Re: [hackers] [PATCH 1/1] paste: Support -d '\0'

From: Michael Forney <mforney_AT_mforney.org>
Date: Sat, 21 Mar 2020 14:43:35 -0700

On 2020-03-09, Richard Ipsum <richardipsum_AT_vx21.xyz> wrote:
> POSIX specifies that -d '\0' sets the delimiter to an empty string.

Hi Richard,

Sorry for the delay on the review. This mostly looks good.
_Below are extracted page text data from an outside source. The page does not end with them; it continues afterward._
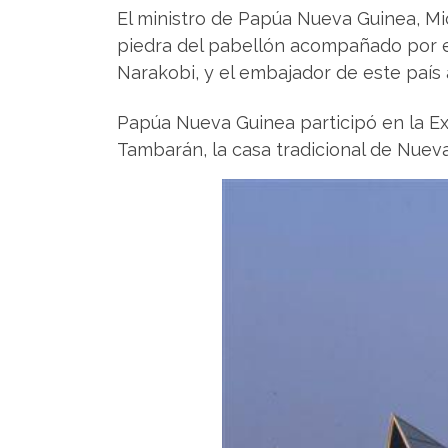
El ministro de Papúa Nueva Guinea, Mi
piedra del pabellón acompañado por el
Narakobi, y el embajador de este país
Papúa Nueva Guinea participó en la E
Tambarán, la casa tradicional de Nueva 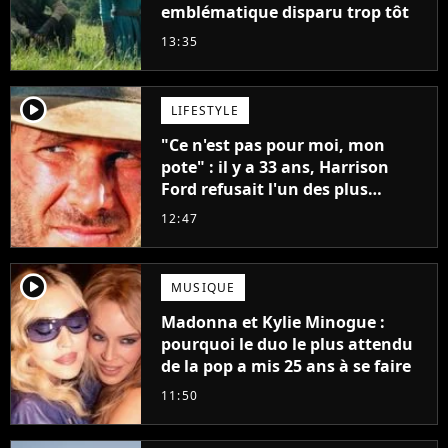
emblématique disparu trop tôt
13:35
player2
LIFESTYLE
"Ce n'est pas pour moi, mon
pote" : il y a 33 ans, Harrison
Ford refusait l'un des plus
grands succès de tous les temps
12:47
player2
MUSIQUE
Madonna et Kylie Minogue :
pourquoi le duo le plus attendu
de la pop a mis 25 ans à se faire
11:50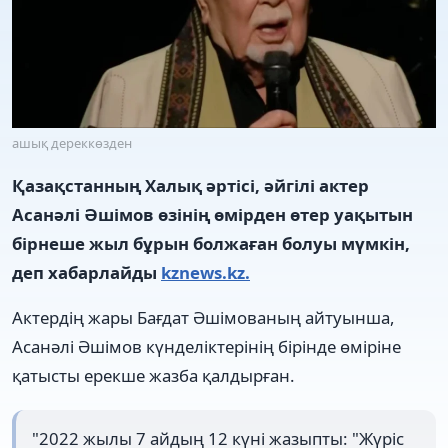
ашық дереккөзден
Қазақстанның Халық әртісі, әйгілі актер
Асанәлі Әшімов өзінің өмірден өтер уақытын
бірнеше жыл бұрын болжаған болуы мүмкін,
деп хабарлайды
kznews.kz.
Актердің жары Бағдат Әшімованың айтуынша,
Асанәлі Әшімов күнделіктерінің бірінде өміріне
қатысты ерекше жазба қалдырған.
"2022 жылы 7 айдың 12 күні жазыпты: "Жүріс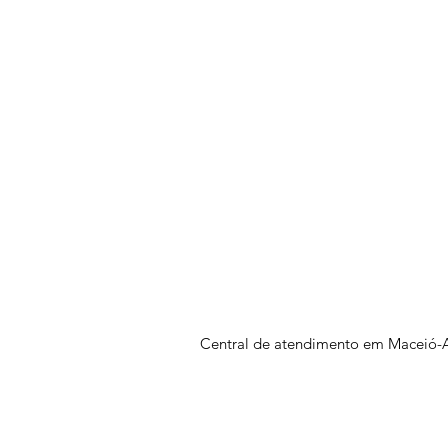
Central de atendimento em Maceió-A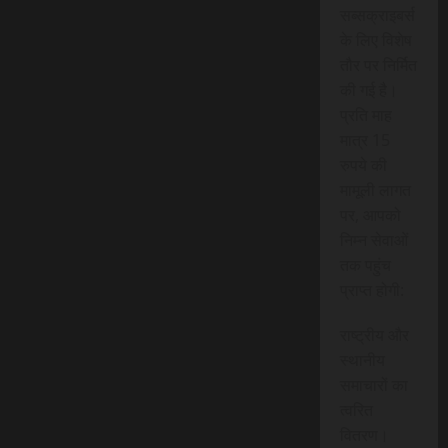
सब्सक्राइबर्स
के लिए विशेष
तौर पर निर्मित
की गई है।
प्रति माह
मात्र 15
रुपये की
मामूली लागत
पर, आपको
निम्न सेवाओं
तक पहुंच
प्राप्त होगी:
राष्ट्रीय और
स्थानीय
समाचारों का
त्वरित
वितरण।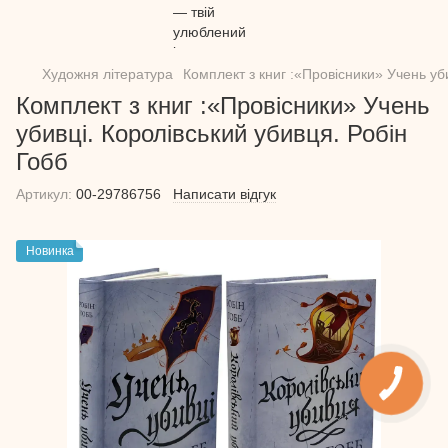
Художня література
Комплект з книг :«Провісники» Учень уб
Комплект з книг :«Провісники» Учень
убивці. Королівський убивця. Робін
Гобб
Артикул:
00-29786756
Написати відгук
Новинка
Just a few
questions/comments.


> diff --git a/libutf/utf.c b/libutf/utf.c
> index 897c5ef..cf46e57 100644
> --- a/libutf/utf.c
> +++ b/libutf/utf.c
> _AT_@ -62,6 +62,18 @@ utfnlen(const char *s, size_t len)
> return i;
> }
>
> +size_t
> +utfmemlen(const char *s, size_t len)
> +{
> + const char *p = s;
> + size_t i;
> + Rune r;
> +
> + for(i = 0; p - s < len; i++)
> + p += chartorune(&r, p);
> + return i;
> +}
> +
> char *
> utfrune(const char *s, Rune r)
> {
> diff --git a/libutf/utftorunestr.c b/libutf/utftorunestr.c
> index 005fe8a..5da9d5f 100644
> --- a/libutf/utftorunestr.c
> +++ b/libutf/utftorunestr.c
> _AT_@ -11,3 +11,15 @@ utftorunestr(const char *str, Rune *r)
>
> return i;
> }
> +
> +int
> +utfntorunestr(const char *str, size_t len, Rune *r)
> +{
> + int i, n;
> + const char *p = str;
> +
> + for(i = 0; (n = chartorune(&r[i], p)) && p - str < len; i++)
> + p += n;
> +
> + return i;
> +}

I have a slight concern here (and in utfmemlen) that if the string
ends with a partial UTF-8 sequence or len == 0, we may read past the
end of the buffer. Perhaps we should use charntorune here?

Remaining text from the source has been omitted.